As Herman Melville books go, 'Moby Dick' is widely considered to be his magnum opus. But early reviews trashed the book. Why did the literary world change its mind?
Google celebrated the 161st anniversary of Herman Melville's "Moby Dick" on Thursday. The book holds a very important place in English literature. A survey of 100 authors from 54 countries named "Moby Dick" as one of the 100 best books of all time, alongside Homer's "Odyssey" and Dante's "The Divine Comedy."
But public opinion was very different 161 years ago. When "Moby Dick" debuted in 1851, reviewers trashed it. Many argued that it wasn't even one of Melville's best books.
"Moby Dick" tells the story of a sailor – call him Ishmael. He finds himself aboard a whaling ship led by Captain Ahab, a peg-legged man with a single mission: Hunt down and kill the whale that took his leg. But as they chase the ferocious Moby Dick, Ahab's determination soon descends into madness.
Melville laced the book with intricate symbolism and complex themes. The book explores social status, the destructive power of obsession, the existence of God, good and evil, and whether animals can have human characteristics.
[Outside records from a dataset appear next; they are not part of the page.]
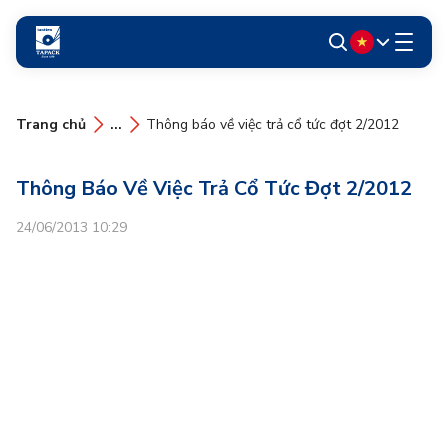
Trang chủ
...
Thông báo về việc trả cổ tức đợt 2/2012
Thông Báo Về Việc Trả Cổ Tức Đợt 2/2012
24/06/2013 10:29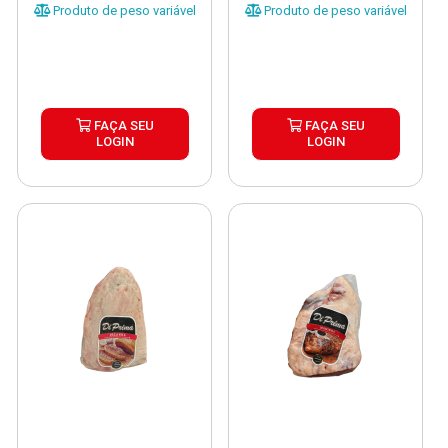
Produto de peso variável
Produto de peso variável
FAÇA SEU
FAÇA SEU
LOGIN
LOGIN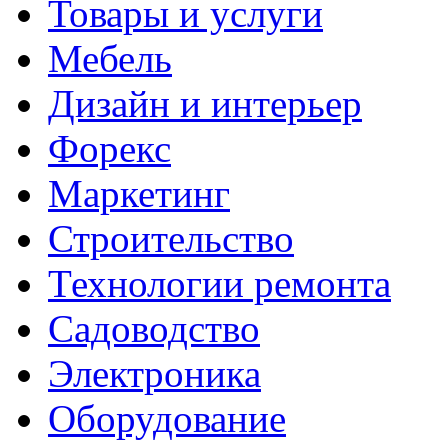
Товары и услуги
Мебель
Дизайн и интерьер
Форекс
Маркетинг
Строительство
Технологии ремонта
Садоводство
Электроника
Оборудование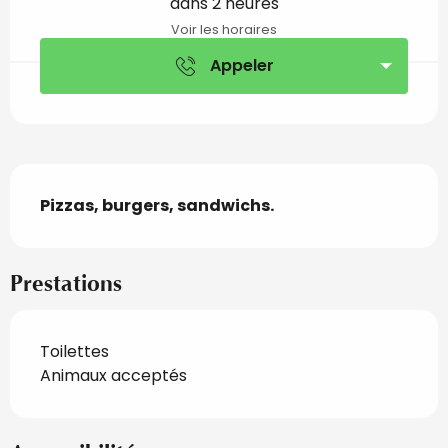
dans 2 heures
Voir les horaires
Appeler
Description
Pizzas, burgers, sandwichs.
Prestations
Toilettes
Animaux acceptés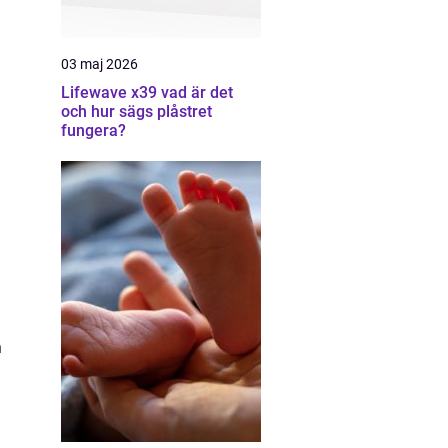
03 maj 2026
Lifewave x39 vad är det
och hur sägs plåstret
fungera?
n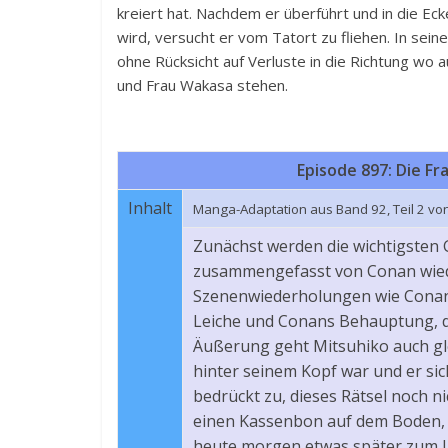
kreiert hat. Nachdem er überführt und in die Ec
wird, versucht er vom Tatort zu fliehen. In sein
ohne Rücksicht auf Verluste in die Richtung wo a
und Frau Wakasa stehen.
Episode 897: Die Fr
Inhalt
Manga-Adaptation aus Band 92, Teil 2 vo
Zunächst werden die wichtigsten
zusammengefasst von Conan wiede
Szenenwiederholungen wie Conans
Leiche und Conans Behauptung, da
Äußerung geht Mitsuhiko auch gle
hinter seinem Kopf war und er sic
bedrückt zu, dieses Rätsel noch n
einen Kassenbon auf dem Boden, w
heute morgen etwas später zum Un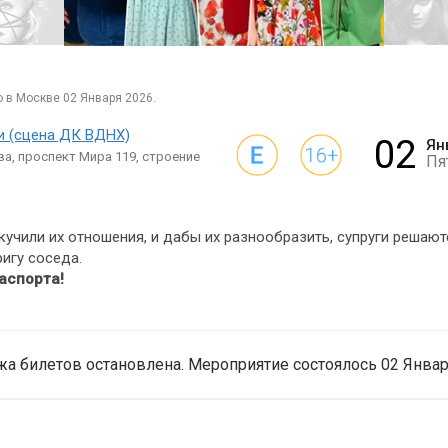
о в Москве 02 Января 2026.
и (сцена ДК ВДНХ)
02
Ян
а, проспект Мира 119, строение
Пя
учили их отношения, и дабы их разнообразить, супруги решают
ригу соседа.
аспорта!
а билетов остановлена. Мероприятие состоялось 02 Январ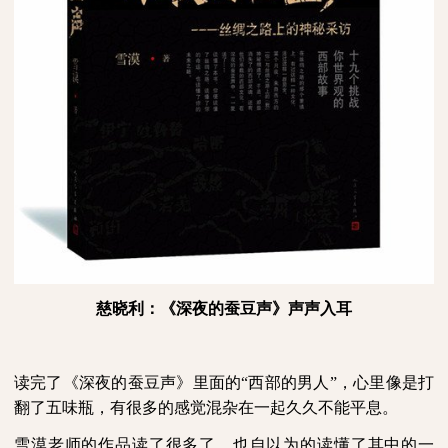
慈晓利：《深夜的蚕豆声》声声入耳
读完了《深夜的蚕豆声》里面的“西部的男人”，心里像是打
翻了五味瓶，有很多的感觉混杂在一起久久不能平息。
雪漠老师的作品读了很多了，也自以为的读懂了其中的一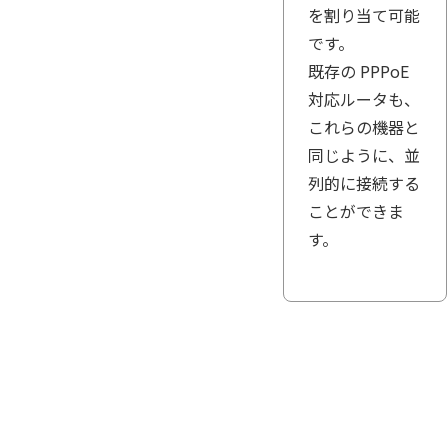
を割り当て可能
です。
既存の PPPoE
対応ルータも、
これらの機器と
同じように、並
列的に接続する
ことができま
す。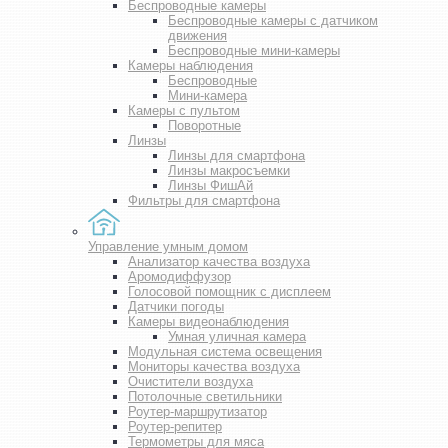
Беспроводные камеры
Беспроводные камеры с датчиком
движения
Беспроводные мини-камеры
Камеры наблюдения
Беспроводные
Мини-камера
Камеры с пультом
Поворотные
Линзы
Линзы для смартфона
Линзы макросъемки
Линзы ФишАй
Фильтры для смартфона
Управление умным домом
Анализатор качества воздуха
Аромодиффузор
Голосовой помощник с дисплеем
Датчики погоды
Камеры видеонаблюдения
Умная уличная камера
Модульная система освещения
Мониторы качества воздуха
Очистители воздуха
Потолочные светильники
Роутер-маршрутизатор
Роутер-репитер
Термометры для мяса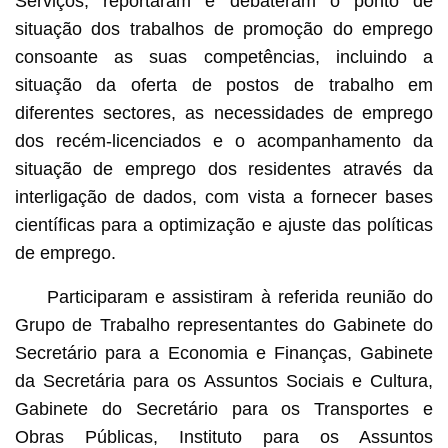
Serviços, reportaram e debateram o ponto de
situação dos trabalhos de promoção do emprego
consoante as suas competências, incluindo a
situação da oferta de postos de trabalho em
diferentes sectores, as necessidades de emprego
dos recém-licenciados e o acompanhamento da
situação de emprego dos residentes através da
interligação de dados, com vista a fornecer bases
científicas para a optimização e ajuste das políticas
de emprego.
Participaram e assistiram à referida reunião do
Grupo de Trabalho representantes do Gabinete do
Secretário para a Economia e Finanças, Gabinete
da Secretária para os Assuntos Sociais e Cultura,
Gabinete do Secretário para os Transportes e
Obras Públicas, Instituto para os Assuntos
At times, "Moby Dick" dives into these themes with long passages that have nothing to do with the central plot. Ahab, in particular, has a way of spinning off into lengthy speeches about life and the universe.
Some universities spend entire semesters digging into this weighty novel – dissecting its metaphors and examining its layers of philosophy.
But when Melville debuted "Moby Dick" in the United Kingdom in October 1851 (the book reached American shores a month later), many British reviewers dismissed it.